Ravel’s Le Tombeau de Couperin is a Baroque-chiselled monument both to the music of France’s grand siècle and to the composer’s friends and colleagues killed in the First World War. Under Gabel’s assured direction, the BBC SO fully realised the work’s architectural formality, from the rippling Prelude to the final jaunty Rigaudon. The emphasis on restraint did, though, make the Forlane sound like a hemmed-in period piece rather than the cheeky impersonator of the ‘immoral’ tango which Ravel had intended.

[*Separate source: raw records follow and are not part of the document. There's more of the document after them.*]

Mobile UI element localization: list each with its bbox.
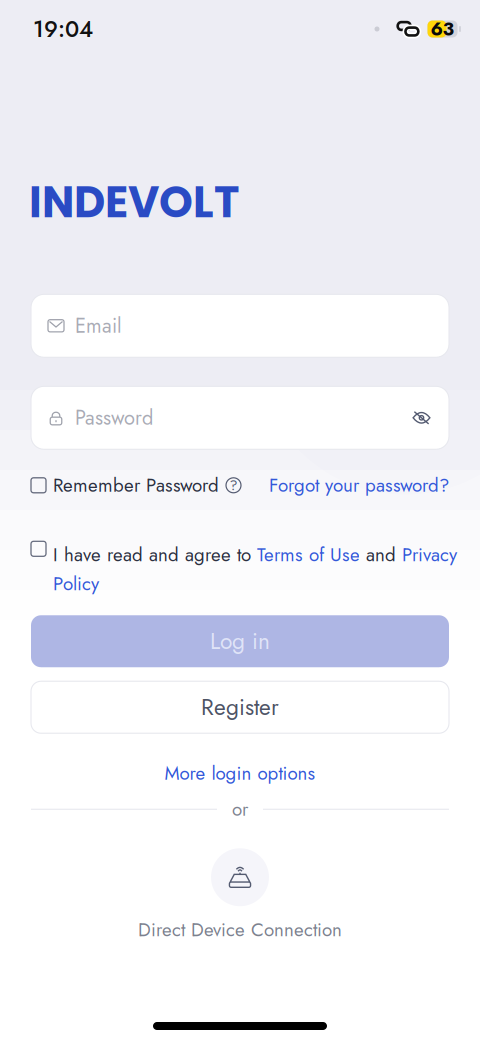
staticText: 19:04 <box>33 13 93 45</box>
staticText: Direct Device Connection <box>138 916 342 943</box>
staticText: 63 <box>430 16 454 42</box>
staticText: Password <box>75 403 153 432</box>
staticText: I have read and agree to Terms of Use an… <box>53 541 457 568</box>
staticText: or <box>232 796 248 823</box>
button[interactable]: Direct Device Connection <box>0 848 480 943</box>
staticText: Register <box>201 691 279 724</box>
button[interactable]: Remember Password <box>31 474 241 496</box>
staticText: More login options <box>164 760 316 787</box>
staticText: Log in <box>210 625 270 658</box>
button[interactable]: Log in <box>31 615 449 667</box>
button[interactable]: More login options <box>0 761 480 785</box>
staticText: Email <box>75 311 122 340</box>
staticText: Forgot your password? <box>269 472 449 499</box>
staticText: Remember Password <box>53 472 219 499</box>
button[interactable]: Forgot your password? <box>269 474 449 496</box>
staticText: INDEVOLT <box>29 172 239 232</box>
staticText: Policy <box>53 570 99 597</box>
staticText: ? <box>230 475 238 496</box>
button[interactable]: Register <box>31 681 449 733</box>
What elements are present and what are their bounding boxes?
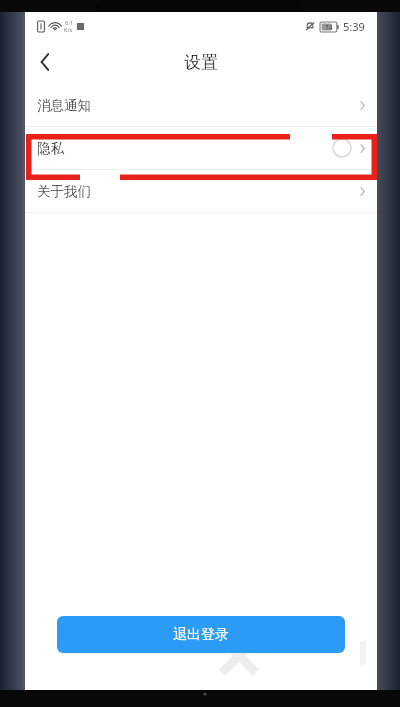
button[interactable]: Back [25, 42, 65, 82]
staticText: 关于我们 [37, 183, 91, 200]
button[interactable]: 退出登录 [57, 616, 345, 653]
button[interactable]: 消息通知 [25, 84, 377, 126]
staticText: 74 [325, 23, 333, 32]
staticText: 6.1 [65, 19, 73, 26]
staticText: 退出登录 [173, 626, 229, 644]
staticText: K/s [64, 26, 73, 33]
staticText: 5:39 [343, 19, 365, 34]
staticText: 消息通知 [37, 97, 91, 114]
button[interactable]: 隐私 [25, 127, 377, 169]
button[interactable]: 关于我们 [25, 170, 377, 212]
staticText: 设置 [184, 52, 218, 73]
staticText: 隐私 [37, 140, 64, 157]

The new work – and a world premiere at that – was Richard Dubugnon’s piano concerto, Klaveriana. Inspired to an extent by Schumann’s mercurial Kreisleriana, the work plays on the antics of the solo instrument in a traditional slow-fast-slow concerto structure. Noriko Ogawa replaced an ill Kathryn Stott but appeared fully confident in the opening Allegro’s rush of keyboard acrobatics. Somewhat reminiscent of Prokofiev, the movement gave way to a second-movement Sicilienne – a lyrical, atmospheric interlude with clear echoes of Ravel and Dutilleux – two of the Swiss-born Dubugnon’s musical heroes. The effects of the celesta (played by Elizabeth Burley) as an accompaniment or in contrast to the piano added depth and diversity ahead of a final Allegro full of Gershwin- and Bernstein-style panache.
The second half of the concert opened with one of Zoltán Kodály’s better-known works: the suite from his 1926 ‘song-play’ Háry János. The orchestral episodes, which concern the adventures – real and imagined – of the eponymous soldier and adventurer, are a little over-long, and some of the music is mere narrative signposting. Nevertheless, the celebrated Intermezzo was played with authentic folksy tang, aided by Edward Cervenka on cimbalom. The preceding Viennese Musical Clock and Song movements also contained plenty of characterisation and melodic charm.
If Napoleon Bonaparte takes centre stage in the fantasies of Háry János, then he is an overbearing but invisible presence in Prokofiev’s opera War and Peace. This long and unwieldy work, dating from the Second World War, is an awkward one to stage and is rarely mounted. In the orchestral suite arranged by Christopher Palmer in 1988 we get many of the ‘best bits’, such as the ballroom scene Waltz and Mazurka, and a mini tone poem in the form of the ‘May Night’ Intermezzo. The final Snowstorm, Battle and Victory are unashamedly cinematic – not surprising, given Prokoviev’s earlier work with Sergei Eisentein, but they provided a rousing and colourful end to the evening.